Work item: Beginning at the line that contains "Dlouhé prsty mlčenlivého právníka", return every remaining line of the data below exactly; return nothing before it.

Data shown:
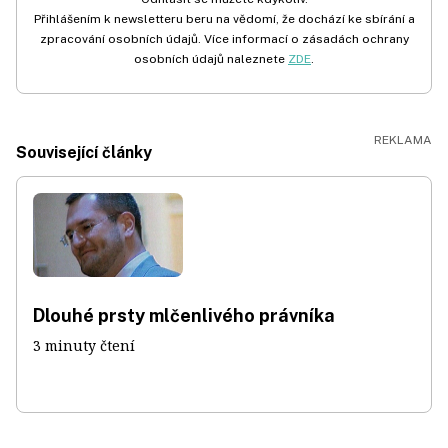
Přihlášením k newsletteru beru na vědomí, že dochází ke sbírání a
zpracování osobních údajů. Více informací o zásadách ochrany
osobních údajů naleznete
ZDE
.
Související články
Dlouhé prsty mlčenlivého právníka
3 minuty čtení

Completed exercise:
Dlouhé prsty mlčenlivého právníka
3 minuty čtení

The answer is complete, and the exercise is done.